Quelques minutes après le jugement, plusieurs élus français d’extrême droite ont exprimé, sur les réseaux sociaux, leur colère face à cette décision de justice (qui condamne lourdement par ailleurs des complices de ces terroristes).
Impossible évidemment de ne pas établir un lien entre ces réactions françaises et les récentes déclarations de notre Ministre de l’Intérieur qui, en réaction à la plaidoirie de l’avocat de S. Abdeslsam  qui a sollicité l’acquittement de son client en invoquant un vice de procédure, avait fustigé le plaideur en faisant valoir que : «Un avocat est là pour faire en sorte qu'une personne reçoive une peine correcte”(sic).
Bien sûr, notre Ministre de l’Intérieur n’ignorait pas, au moment de prononcer ces mots, que la vérité première est que l’avocat n’est pas là pour défendre un homme mais bien pour défendre les droits fondamentaux dont un Etat (dont il est ici un ministre) pare chaque individu qui est soumis à ses lois. Comme l’enseigne le philosophe R. ENTHOVEN, pour qu’un droit devienne une liberté, il faut en effet encore le conquérir après l’avoir obtenu.
Le respect des règles de procédure, en ce qu’il constitue la plus efficace protection de ces droits, fait évidemment partie des éléments auxquels un juge doit être rendu prioritairement attentif.
Mais, on le sait, à l’heure de la « post-vérité », la vérité n’est plus qu’une opinion de sorte qu’elle est invitée à se soumettre aux souhaits de l’émetteur sous peine d’être répudiée comme un animal trop vieux et devenu inutile qu’on conduit à l’abattoir.

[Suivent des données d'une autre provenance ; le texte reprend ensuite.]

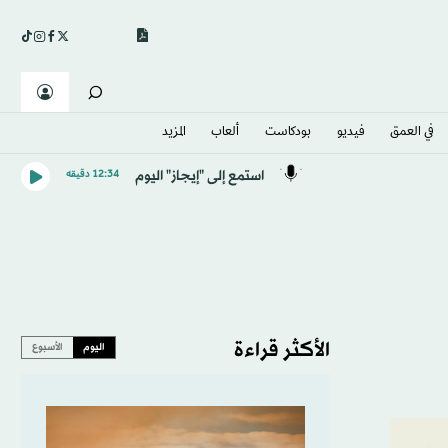
في العمق
فيديو
بودكاست
ألعاب
المزيد
استمع إلى "إيجاز" اليوم
12:34 دقيقه
الأكثر قراءة
اليوم
الأسبوع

Quand Jambon déclare que le rôle de l’avocat est de ne surtout pas gêner la ronde sécuritaire dont il est un des plus fervents thuriféraires, il sait qu’il est à côté de la vérité. Cela lui importe cependant fort peu car son but est de montrer qu’il a une opinion et que, surtout, cette opinion est conforme à celle (qu’il connait fort bien) de ses partisans.
Cette opinion ne tend pas révéler une vérité, elle mendie simplement des suffrages : « Voyez chers électeurs comme nous partageons les mêmes idées, combien je suis donc proche de vous, combien je suis digne d’être votre porte-parole, votre représentant sur les plus hautes matches du pouvoir. »
En ce qu’elle cherche à surfer sur l’émotion populaire, l’extrême droite ne se démarque pas encore des autres acteurs politiques.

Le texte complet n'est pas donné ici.